What is required:
Could you retype, exactly and with no pictures, only the lines from the first line of the records below through the line that contains "Die Stabilität des Schirms bei Wind ist"?

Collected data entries
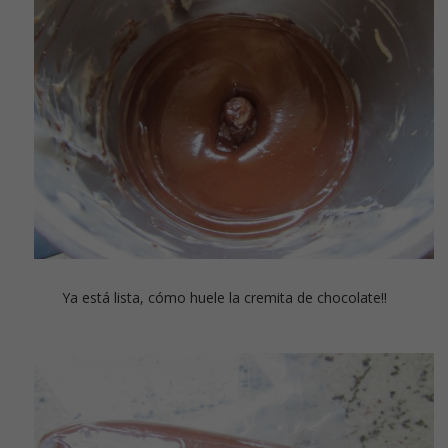
Ya está lista, cómo huele la cremita de chocolate!!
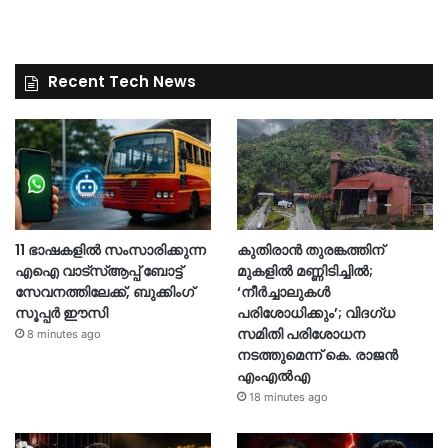
Recent Tech News
11 ഭാഷകളിൽ സംസാരിക്കുന്ന
കുതിരാൻ തുരങ്കത്തിന്
എഐ വാട്‌സ്ആപ്പ് ബോട്ട്
മുകളിൽ മണ്ണിടിച്ചിൽ;
സേവനത്തിലേക്ക്, ബുക്കിംഗ്
‘നീർച്ചാലുകൾ
സൂപ്പർ ഈസി
പരിശോധിക്കും’; വിദഗ്ധ
സമിതി പരിശോധന
8 minutes ago
നടത്തുമെന്ന് കെ. രാജൻ
എംഎൽഎ
18 minutes ago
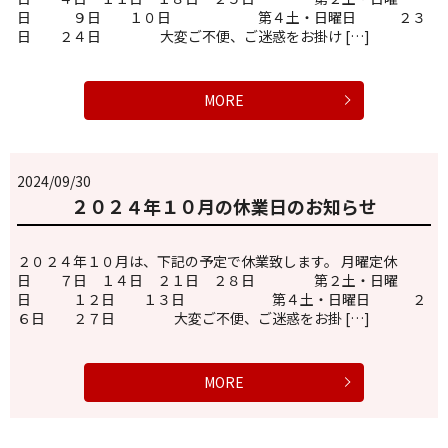
日 ９日 １０日 第４土・日曜日 ２３
日 ２４日 大変ご不便、ご迷惑をお掛け […]
MORE
2024/09/30
２０２４年１０月の休業日のお知らせ
２０２４年１０月は、下記の予定で休業致します。 月曜定休
日 ７日 １４日 ２１日 ２８日 第２土・日曜
日 １２日 １３日 第４土・日曜日 ２
６日 ２７日 大変ご不便、ご迷惑をお掛 […]
MORE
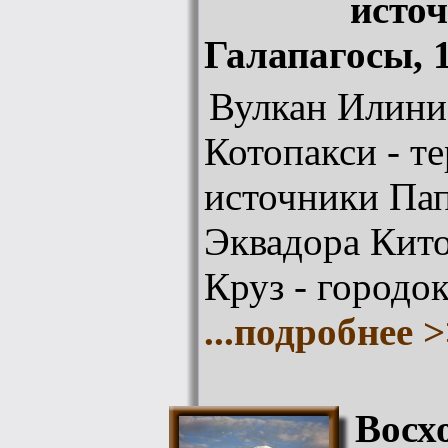
источ
Галапагосы, 
Вулкан Илинис
Котопакси - т
источники Пап
Эквадора Кито
Круз - городо
...подробнее 
Восх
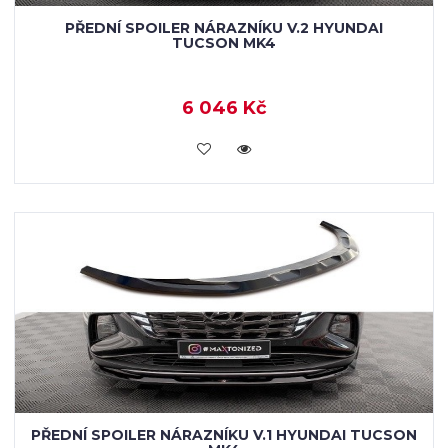
PŘEDNÍ SPOILER NÁRAZNÍKU V.2 HYUNDAI
TUCSON MK4
6 046 Kč
KOUPIT
PŘEDNÍ SPOILER NÁRAZNÍKU V.1 HYUNDAI TUCSON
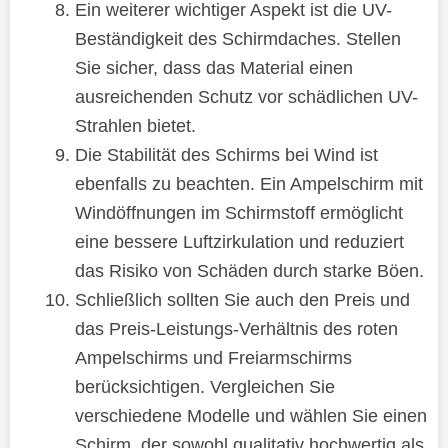
Ein weiterer wichtiger Aspekt ist die UV-
Beständigkeit des Schirmdaches. Stellen
Sie sicher, dass das Material einen
ausreichenden Schutz vor schädlichen UV-
Strahlen bietet.
Die Stabilität des Schirms bei Wind ist
ebenfalls zu beachten. Ein Ampelschirm mit
Windöffnungen im Schirmstoff ermöglicht
eine bessere Luftzirkulation und reduziert
das Risiko von Schäden durch starke Böen.
Schließlich sollten Sie auch den Preis und
das Preis-Leistungs-Verhältnis des roten
Ampelschirms und Freiarmschirms
berücksichtigen. Vergleichen Sie
verschiedene Modelle und wählen Sie einen
Schirm, der sowohl qualitativ hochwertig als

Exercise response:
Ya está lista, cómo huele la cremita de chocolate!!
Recent Tech News
11 ഭാഷകളിൽ സംസാരിക്കുന്ന
കുതിരാൻ തുരങ്കത്തിന്
എഐ വാട്‌സ്ആപ്പ് ബോട്ട്
മുകളിൽ മണ്ണിടിച്ചിൽ;
സേവനത്തിലേക്ക്, ബുക്കിംഗ്
‘നീർച്ചാലുകൾ
സൂപ്പർ ഈസി
പരിശോധിക്കും’; വിദഗ്ധ
സമിതി പരിശോധന
8 minutes ago
നടത്തുമെന്ന് കെ. രാജൻ
എംഎൽഎ
18 minutes ago
日 ９日 １０日 第４土・日曜日 ２３
日 ２４日 大変ご不便、ご迷惑をお掛け […]
MORE
2024/09/30
２０２４年１０月の休業日のお知らせ
２０２４年１０月は、下記の予定で休業致します。 月曜定休
日 ７日 １４日 ２１日 ２８日 第２土・日曜
日 １２日 １３日 第４土・日曜日 ２
６日 ２７日 大変ご不便、ご迷惑をお掛 […]
MORE
источ
Галапагосы, 
Вулкан Илинис
Котопакси - т
источники Пап
Эквадора Кито
Круз - городо
...подробнее 
Восх
PŘEDNÍ SPOILER NÁRAZNÍKU V.2 HYUNDAI
TUCSON MK4
6 046 Kč
KOUPIT
PŘEDNÍ SPOILER NÁRAZNÍKU V.1 HYUNDAI TUCSON
Ein weiterer wichtiger Aspekt ist die UV-
Beständigkeit des Schirmdaches. Stellen
Sie sicher, dass das Material einen
ausreichenden Schutz vor schädlichen UV-
Strahlen bietet.
Die Stabilität des Schirms bei Wind ist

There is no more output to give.